Ketimbang buru-buru memulai normal baru, pandemi mesti diatasi terlebih dulu, baru memulihkan ekonomi. Segenap program pemulihan ekonomi bakal sia-sia jika kasus dan korban baru akibat Covid-19 bertambah setiap hari.
Oleh
Mukhamad Kurniawan
·3 menit baca
Pencabutan pembatasan sosial berskala besar sejatinya baru wacana. Langkah pelonggaran pun mensyaratkan sejumlah kondisi. Namun, sinyal yang dibunyikan pemerintah segera menerbitkan euforia: jalan-jalan utama, pasar-pasar tradisional, dan sejumlah tempat pelayanan publik mulai padat dan ramai lagi.
Pelonggaran pembatasan sosial berskala besar (PSBB) semestinya ditempuh jika beberapa syarat dari Organisasi Kesehatan Dunia (WHO) terpenuhi, seperti angka reproduksi virus di bawah 1 selama sepekan, maksimum 60 persen tempat tidur di rumah sakit tersedia untuk perawatan kasus Covid-19, dan kapasitas tes laboratorium 3.500 per 1 juta penduduk (Kompas, 28/4/2020).
Sejumlah pihak juga mengingatkan pemerintah untuk tidak terburu-buru. Sebab, hingga kini, kasus dan tingkat penularan Covid-19 di sejumlah wilayah masih tinggi. Angka penularan kasus Covid-19 (RT) di DKI Jakarta, misalnya, masih relatif tinggi, yakni 1,09 yang berarti belum memenuhi syarat pelonggaran PSBB.
Akan tetapi, pemerintah beralasan tidak punya banyak pilihan, seolah dihadapkan pada pilihan memutus ekonomi atau rantai Covid-19. Pelonggaran PSBB diharapkan memperbaiki penurunan daya beli masyarakat sekaligus menahan lonjakan angka pengangguran.
Gelombang informasi pelonggaran pun makin kencang. Pernyataan yang berulang disampaikan oleh sejumlah pejabat publik memperkuat impuls tentang situasi normal baru. Seolah-olah puncak pandemi telah terlalui. Seolah Indonesia layak bersiap memasuki fase baru setelah pandemi. Apalagi ada embel-embel program Exit-Strategy Covid-19 dan peta jalan fase pembukaan ekonomi.
Kajian sejumlah peneliti Institute for Development of Economics and Finance (Indef) dalam ”Normal Baru di Tengah Pandemi: Harapan Vs Realita”, intervensi pemerintah tak cukup efektif membatasi pergerakan masyarakat dua bulan terakhir. Pengumuman kasus pertama Covid-19 di Indonesia pada 2 Maret dan penetapan status kedaruratan kesehatan masyarakat pada 31 Maret, misalnya, tak efektif membatasi pergerakan, sebagaimana tecermin dalam data Google Community Mobility Report yang menggambarkan pergerakan orang.

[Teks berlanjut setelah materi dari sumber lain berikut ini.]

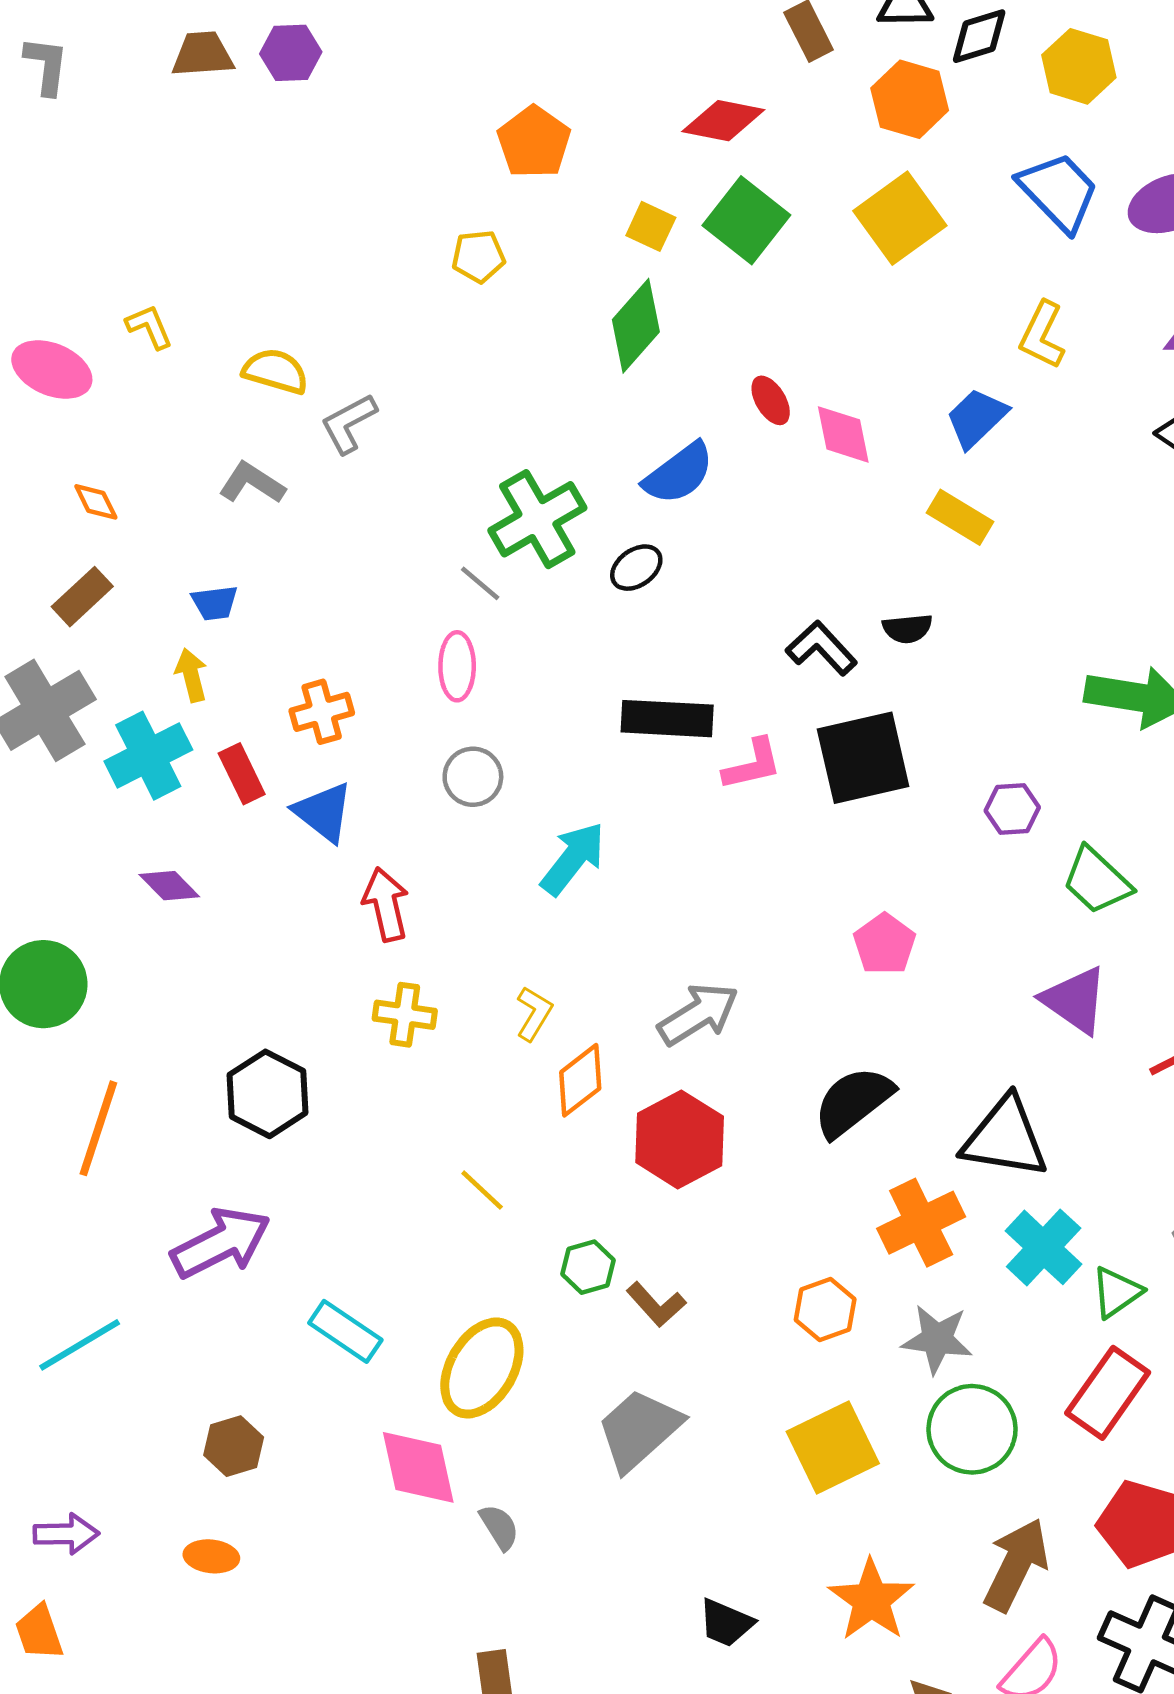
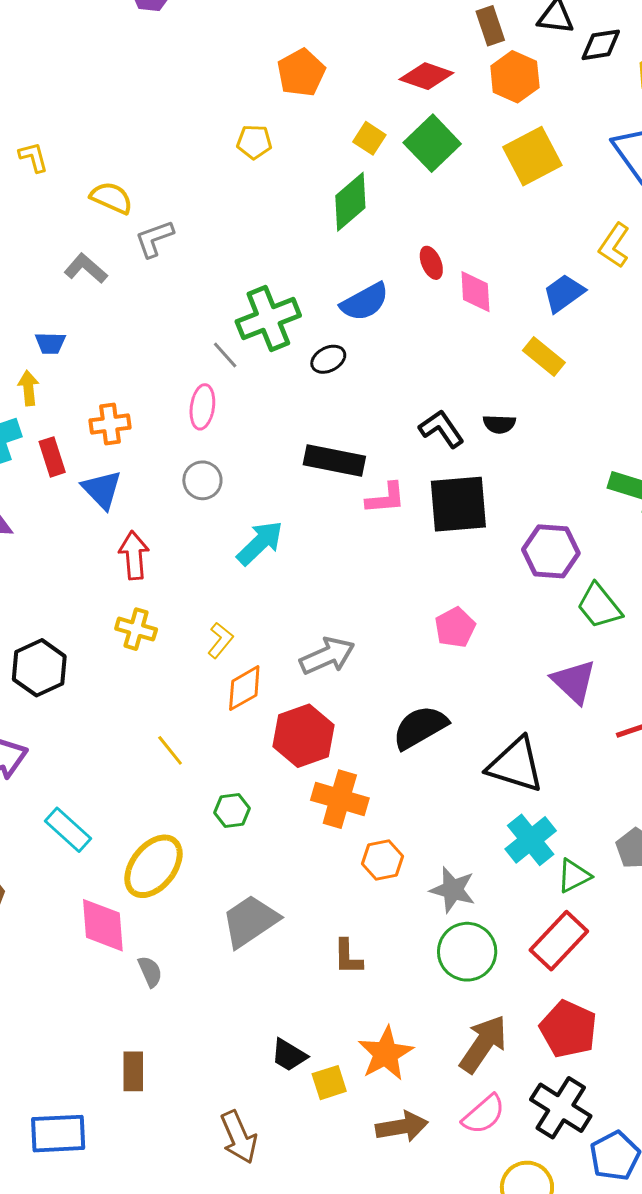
orange hexagon: (910, 99) -> (515, 77), moved
purple hexagon: (1012, 809) -> (551, 551), size x1.6
orange cross: (921, 1223) -> (340, 799), moved, turned 34
brown L-shape: (656, 1304) -> (348, 957), moved, turned 33
yellow square: (833, 1448) -> (329, 1083), moved, size x0.6

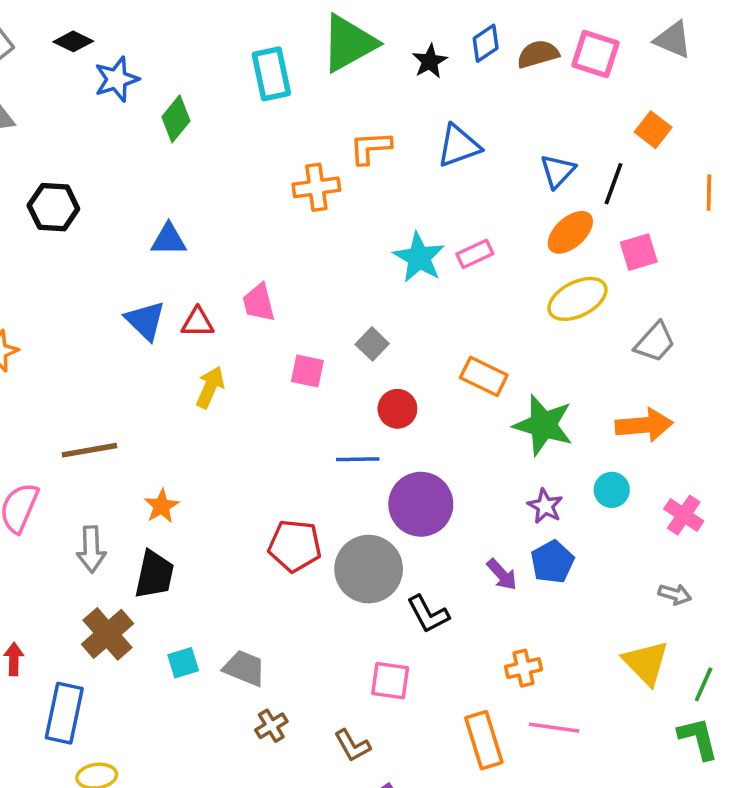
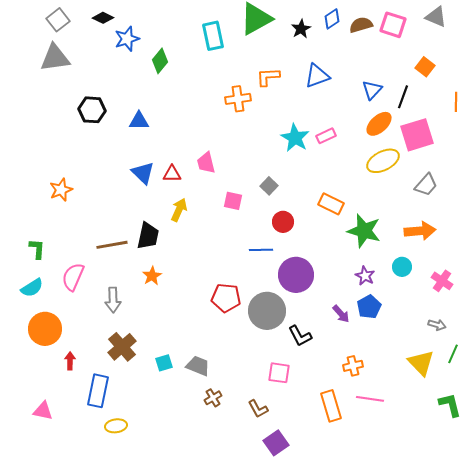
blue triangle: (169, 240) -> (139, 121), moved
pink square: (639, 252) -> (417, 135), size x1.6
black trapezoid: (154, 574) -> (148, 236), moved
green line: (704, 684) -> (453, 354), moved

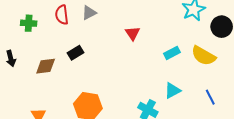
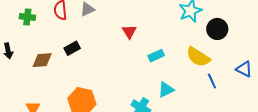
cyan rectangle: (172, 53) -> (156, 56), moved
blue line: (210, 97) -> (212, 81), moved

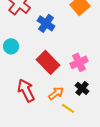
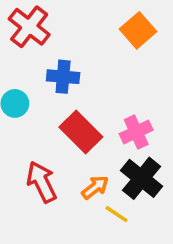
blue cross: (46, 23) -> (63, 77), moved, turned -30
black cross: (82, 88) -> (142, 178), size x1.6

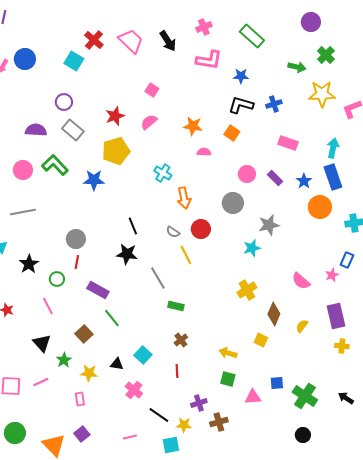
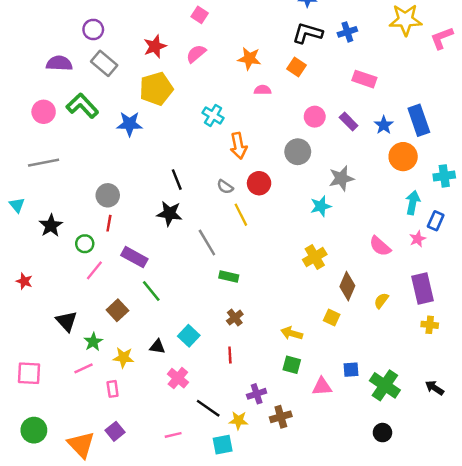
cyan arrow: (333, 148) -> (413, 203), moved
pink line: (48, 306) -> (94, 270), moved, turned 66
pink line: (41, 382) -> (84, 368), moved

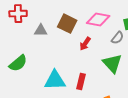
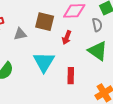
gray semicircle: (117, 38) -> (97, 25), turned -40
cyan triangle: (55, 80) -> (44, 62), moved, turned -45

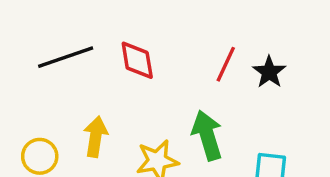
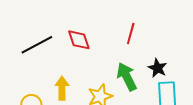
black star: (269, 72) -> (157, 68), moved

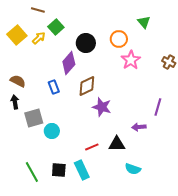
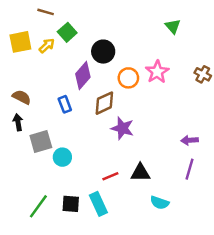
yellow square: (17, 35) -> (20, 42), turned 30
orange circle: (119, 39) -> (128, 78), moved
purple line: (158, 107) -> (190, 169), moved
purple arrow: (139, 127) -> (190, 140), moved
green line: (32, 172) -> (38, 206), turned 65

Pelonggaran transportasi pada 7 Mei malah kontraproduktif terhadap upaya pembatasan.
Sinyal yang cukup efektif membatasi pergerakan adalah larangan mudik yang disampaikan 21 April dan berlaku 24 April. Intervensi paling ampuh membatasi pergerakan masyarakat berdasarkan kajian itu adalah ketika pemerintah menetapkan Covid-19 sebagai bencana nasional pada 31 Maret 2020. Hal itu terlihat dari susutnya pergerakan orang di tempat kerja, sarana transportasi, dan pertokoan ritel.
Studi itu menunjukkan pilihan kebijakan terkait pembatasan berpengaruh pada skala pergerakan masyarakat dan transmisi virus. Jika pergerakan masyarakat tetap dibatasi, berdasarkan simulasi, akan menekan angka kasus dan kematian akibat Covid-19. Sebaliknya, pelonggaran PSBB berpotensi memperpanjang masa pandemi dan menambah kasus kematian.
Lalu, bagaimana menekan angka kasus Covid-19? Selain memperpanjang PSBB di wilayah-wilayah dengan tingkat penyebaran yang masih tinggi, upaya lain yang penting ditempuh pemerintah adalah memperluas jangkauan pengetesan, memperkuat pelacakan, serta menambah sarana penunjang kesehatan. Rencana membuka tempat-tempat kerumunan, seperti pasar tradisional, sekolah, transportasi massal, tempat ibadah, dan pabrik-pabrik bercorak padat karya, perlu dihitung dengan baik risiko dan kesiapannya.
Seperti berulang disampaikan sejumlah ahli, pandemi mesti diatasi terlebih dahulu, baru memulihkan ekonomi. Semua program pemulihan tentu tidak akan berarti jika kasus baru dan korban meninggal akibat Covid-19 bertambah setiap hari.